La trajectoire des taux l‘année prochaine dépendra de l’évolution des données économiques. “Si nous pensons que le rythme de croissance actuel est insoutenable, la Fed continuera probablement à assouplir sa politique l’année prochaine“, déclare-t-il. ”Mais si le rythme de croissance actuel se maintient à environ 3 %, la Fed devra changer ses plans.
Selon M. Wilensky, le résumé des projections économiques de la Fed, publié périodiquement tout au long de l‘année et contenant les projections des responsables de la Fed pour les taux et d’autres indicateurs économiques, fournira des indices sur l’éventualité d’un saut de rideau. Le prochain résumé des projections économiques sera publié lors de la réunion de décembre de la banque centrale. Les commentaires publics des responsables de la Fed peuvent également fournir des indices.
Le bilan pour les investisseurs
Selon M. Wilensky, les investisseurs peuvent se fier au fait que la baisse de l‘inflation signifie que la Fed dispose d’une certaine marge de manœuvre, ce qui pourrait se traduire par une pause dans les réductions de taux. Le monde n’est plus le même qu’il y a deux ans, lorsque l’inflation était au plus haut depuis quatre décennies et que la banque centrale maintenait des taux élevés pour l’endiguer, même si l’économie s’affaiblissait considérablement. “Lorsque l’inflation était trop élevée, la Fed a dû se concentrer sur la réduction de l’inflation, et ce au détriment de la croissance”, explique M. Hallam.
“La principale conclusion est que l‘inflation se rapprochant de son objectif, la Réserve fédérale dispose d’une grande marge de manœuvre pour l’avenir”, ajoute M. Wilensky. Si nous continuons à nous diriger vers un atterrissage en douceur, la Fed abaissera lentement les taux au fil du temps. Mais si l’économie s‘affaiblit rapidement, la Fed aura la possibilité de réagir en abaissant les taux de manière plus agressive, explique-t-il. Cela pourrait contribuer à atténuer les effets négatifs sur l’économie et les marchés financiers.

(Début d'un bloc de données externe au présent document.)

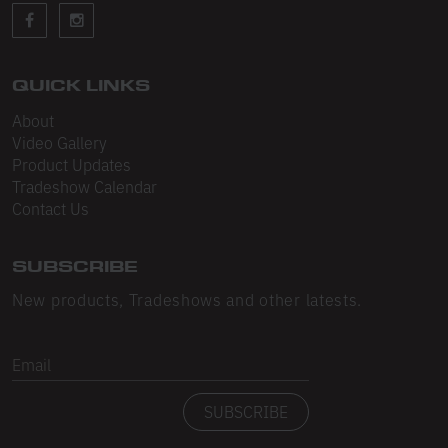
Sleeveless
Sweatpants
Sweatshorts
QUICK LINKS
About
Heavy Fleece
Video Gallery
Product Updates
Mid-Weight Fleece
Tradeshow Calendar
Mid-Weight French Terry
Contact Us
Plush Fleece
SUBSCRIBE
Tri-Blend Gabardine Fleece
New products, Tradeshows and other latests.
Polar Fleece
Email
Flex Fleece
SUBSCRIBE
Double Layered Fleece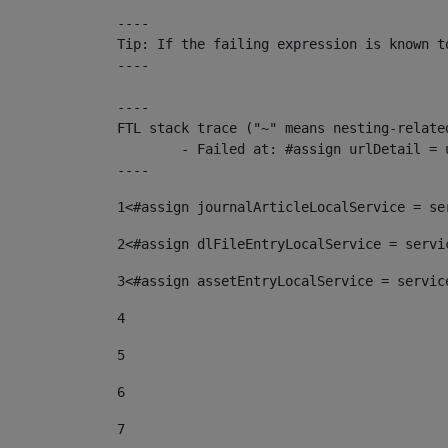
----

Tip: If the failing expression is known t
----

----

FTL stack trace ("~" means nesting-related
	- Failed at: #assign urlDetail = urlNews + "/-/con...  [in template "10136#10174#153676729" at line 156, column 13]

----
1
<#assign journalArticleLocalService = se
2
<#assign dlFileEntryLocalService = servi
3
<#assign assetEntryLocalService = servic
4
5
6
7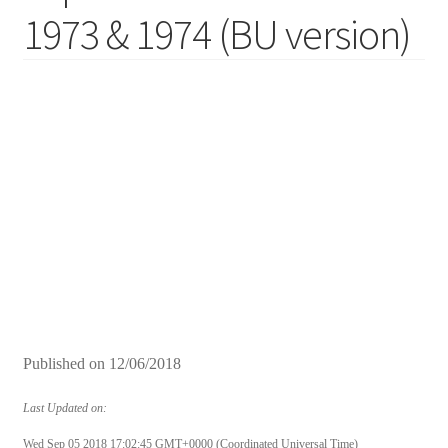
1973 & 1974 (BU version)
Published on
12/06/2018
Last Updated on:
Wed Sep 05 2018 17:02:45 GMT+0000 (Coordinated Universal Time)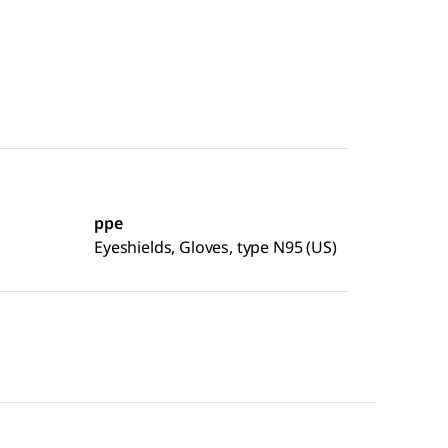
ppe
Eyeshields, Gloves, type N95 (US)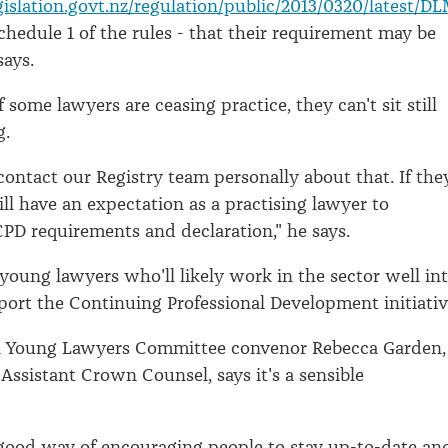
islation.govt.nz/regulation/public/2013/0320/latest/D
schedule 1 of the rules - that their requirement may be
says.
f some lawyers are ceasing practice, they can't sit still
g.
contact our Registry team personally about that. If the
ill have an expectation as a practising lawyer to
PD requirements and declaration," he says.
 young lawyers who'll likely work in the sector well in
port the Continuing Professional Development initiativ
n Young Lawyers Committee convenor Rebecca Garden,
 Assistant Crown Counsel, says it's a sensible
 a good way of encouraging people to stay up-to-date an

Selon M. Hallam, les investisseurs ne doivent pas s‘endormir sur les lauriers de la Fed parce que l’économie semble solide : “D’un point de vue global, vos actions et votre exposition au crédit se porteront bien”.

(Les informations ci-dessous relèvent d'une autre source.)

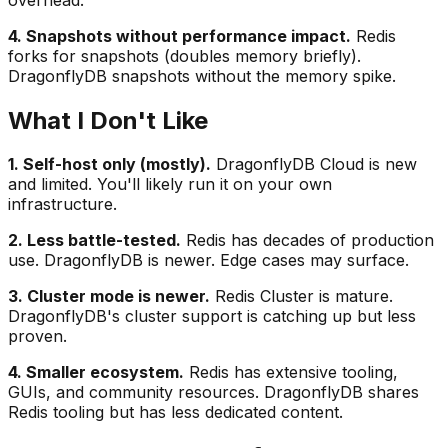
4. Snapshots without performance impact.
Redis
forks for snapshots (doubles memory briefly).
DragonflyDB snapshots without the memory spike.
What I Don't Like
1. Self-host only (mostly).
DragonflyDB Cloud is new
and limited. You'll likely run it on your own
infrastructure.
2. Less battle-tested.
Redis has decades of production
use. DragonflyDB is newer. Edge cases may surface.
3. Cluster mode is newer.
Redis Cluster is mature.
DragonflyDB's cluster support is catching up but less
proven.
4. Smaller ecosystem.
Redis has extensive tooling,
GUIs, and community resources. DragonflyDB shares
Redis tooling but has less dedicated content.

L'auteur ou les auteurs ne possèdent pas de parts dans les titres mentionnés dans cet article. En savoir plus sur les politiques éditoriales de Morningstar.
Correction: Une version précédente de cet article a mal orthographié le nom de famille de Greg Wilensky, responsable des titres à revenu fixe américains chez Janus Henderson Investors.